Konashevych-Sahaidachny's raid on Kaluga came as a shock to the Russian authorities. Assessing these events, Jan III Sobieski pointed out that it was because of this raid that the Muscovites were horrified and the Cossacks "persuaded their commissars to negotiate as soon as possible." The resumption of negotiations took place on December 3 in the village of Deulino near the Trinity Lavra of St. Sergius. Theparties reached a joint decision after three rounds of negotiations, and on December 11, 1618, the so-called Truce of Deulino was concluded. The Truce of Deulino was the greatest success of the Polish-Lithuanian Commonwealth in its confrontation with the Moscow state. Poland gained control over Belarusian and Ukrainian lands, which were previously under the rule of Moscow: Smolensk, Chernihiv and Novhorod-Siverskyi – 29 cities overall. The Polish king officially retained the right to claim the throne of Moscow. On the other hand, this armistice marked the end of a 15-year period of ongoing wars in the Muscovy. At the end of December, the Cossack council decided to cease hostilities and return to Ukraine. The army was divided into two parts, following a parallel path. Most of them, under the leadership of Sahaidachny, moved along the left bank of the Oka river in the direction of Peremyshl (Kaluga), Belyov, Bolkhov, and then to Kyiv. A smaller part, under the command of F. Pyrskyi, went along the right bank of the Oka River in the direction of Odoyev, Kursk, and then to Kyiv. In a few weeks, Sahaidachny's army was already in Ukraine, assisted by the Moscow authorities, who were providing supplies and provisions.
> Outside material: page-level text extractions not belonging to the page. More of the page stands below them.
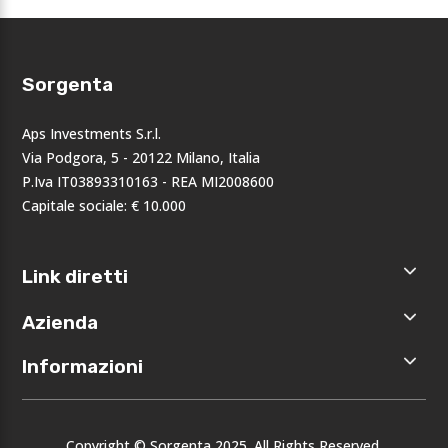
Sorgenta
Aps Investments S.r.l.
Via Podgora, 5 - 20122 Milano, Italia
P.Iva IT03893310163 - REA MI2008600
Capitale sociale: € 10.000
Link diretti
Home
Azienda
Shop
Accedi
Chi siamo
Informazioni
Registrati
Opportunità
I nostri
Privacy
brand
Note legali
Eventi
Copyright © Sorgenta 2025. All Rights Reserved.
Condizioni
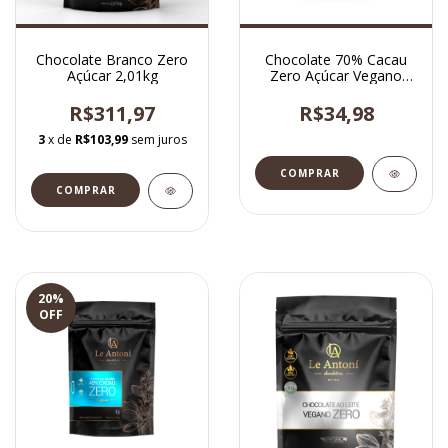
Chocolate Branco Zero
Chocolate 70% Cacau
Açúcar 2,01kg
Zero Açúcar Vegano
Rico em Fibras 120g
R$311,97
R$34,98
3
x de
R$103,99
sem juros
20
%
OFF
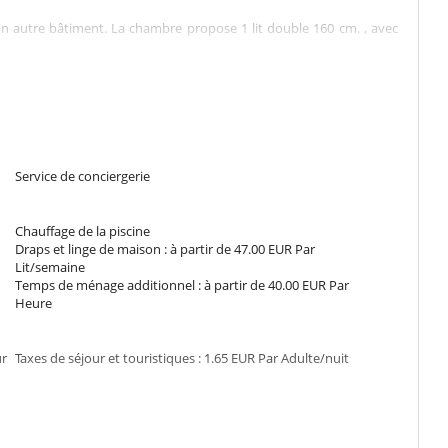
un autre bâtiment. La chambre propose 1 lit double 160 cm. , avec
un autre bâtiment. La chambre propose 2 lit simple 90 cm. Salle de
hambre propose 2 lit simple 90 cm. Salle de bain à l’extérieur de la
Service de conciergerie
Chauffage de la piscine
re propose 1 lit double 180 cm. Salle de bain à l’extérieur de la
Draps et linge de maison : à partir de 47.00 EUR Par
Lit/semaine
Temps de ménage additionnel : à partir de 40.00 EUR Par
Heure
re propose 2 lit simple 90 cm. Salle de bain à l’extérieur de la
ur
Taxes de séjour et touristiques : 1.65 EUR Par Adulte/nuit
 chambre propose 1 lit double 180 cm transformable en lits twin.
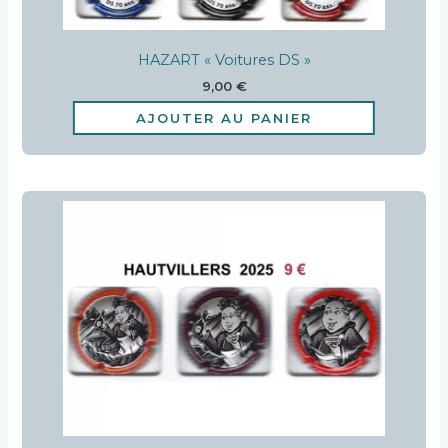
HAZART « Voitures DS »
9,00
€
AJOUTER AU PANIER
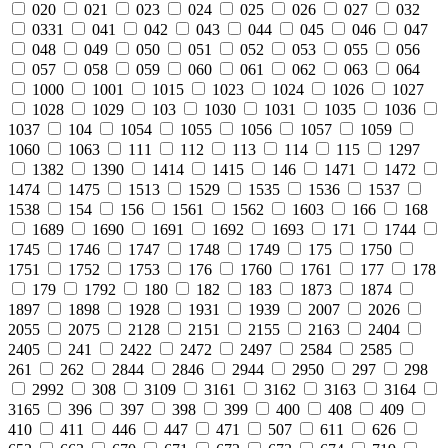
020
021
023
024
025
026
027
032
0331
041
042
043
044
045
046
047
048
049
050
051
052
053
055
056
057
058
059
060
061
062
063
064
1000
1001
1015
1023
1024
1026
1027
1028
1029
103
1030
1031
1035
1036
1037
104
1054
1055
1056
1057
1059
1060
1063
111
112
113
114
115
1297
1382
1390
1414
1415
146
1471
1472
1474
1475
1513
1529
1535
1536
1537
1538
154
156
1561
1562
1603
166
168
1689
1690
1691
1692
1693
171
1744
1745
1746
1747
1748
1749
175
1750
1751
1752
1753
176
1760
1761
177
178
179
1792
180
182
183
1873
1874
1897
1898
1928
1931
1939
2007
2026
2055
2075
2128
2151
2155
2163
2404
2405
241
2422
2472
2497
2584
2585
261
262
2844
2846
2944
2950
297
298
2992
308
3109
3161
3162
3163
3164
3165
396
397
398
399
400
408
409
410
411
446
447
471
507
611
626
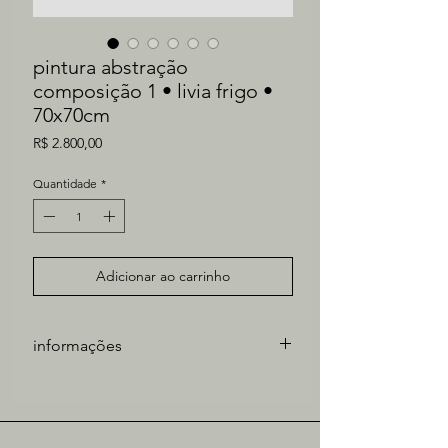
pintura abstração
composição 1 • livia frigo •
70x70cm
Preço
R$ 2.800,00
Quantidade
*
Adicionar ao carrinho
informações
artista: Lívia Frigo
técnica: óleo e grafite sobre tela
tiragem: única
ano: 2026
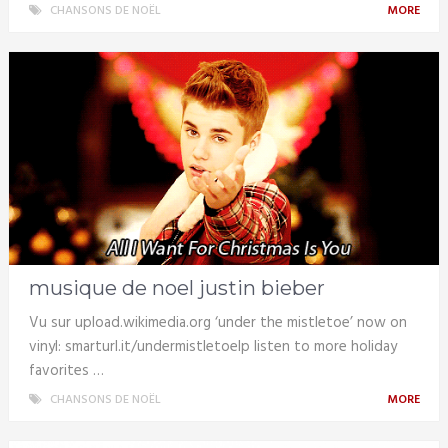
CHANSONS DE NOËL
MORE
musique de noel justin bieber
Vu sur upload.wikimedia.org ‘under the mistletoe’ now on
vinyl: smarturl.it/undermistletoelp listen to more holiday
favorites …
CHANSONS DE NOËL
MORE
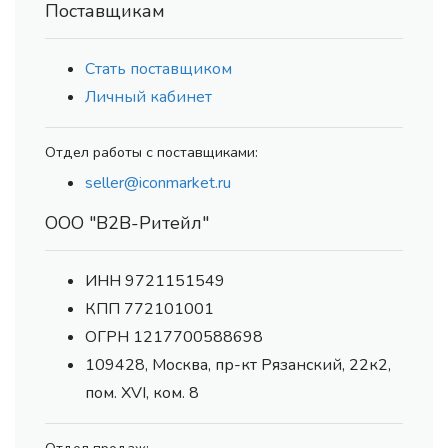
Поставщикам
Стать поставщиком
Личный кабинет
Отдел работы с поставщиками:
seller@iconmarket.ru
ООО "В2В-Ритейл"
ИНН 9721151549
КПП 772101001
ОГРН 1217700588698
109428, Москва, пр-кт Рязанский, 22к2,
пом. XVI, ком. 8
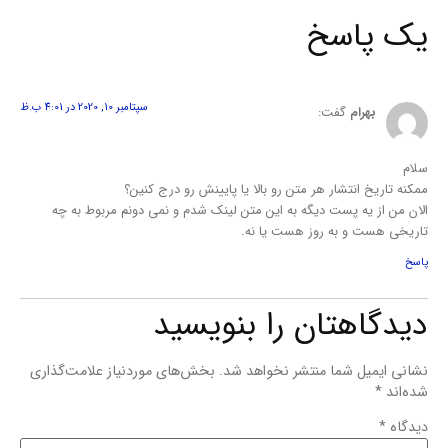
یک پاسخ
سپتامبر 10, 2020 در 4:01 ب.ظ
بهرام
گفت:
سلام
ممکنه تاریخ انتشار هر متن رو بالا یا پایینش رو درج کنین؟
الان من از یه پست دیگه به این متن لینک شدم و نمی دونم مربوط به چه
تاریخی هست و به روز هست یا نه.
پاسخ
دیدگاهتان را بنویسید
نشانی ایمیل شما منتشر نخواهد شد.
بخش‌های موردنیاز علامت‌گذاری
شده‌اند
*
دیدگاه
*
After returning to Ukraine, Sahaidachny's army stationed in Kyiv Voivodeship, and the hetman's regiment located in Kyiv itself. For their participation in the Moscow campaign, the Cossacks received a monetary reward of 20,000 gold and 7,000 pieces of cloth. According to D. Yavornytsky, upon his arrival in Kyiv, Petro Sahaidachny accepted the title of "Hetman of Ukraine" and started to rule that part of it that recognized itself as Cossack.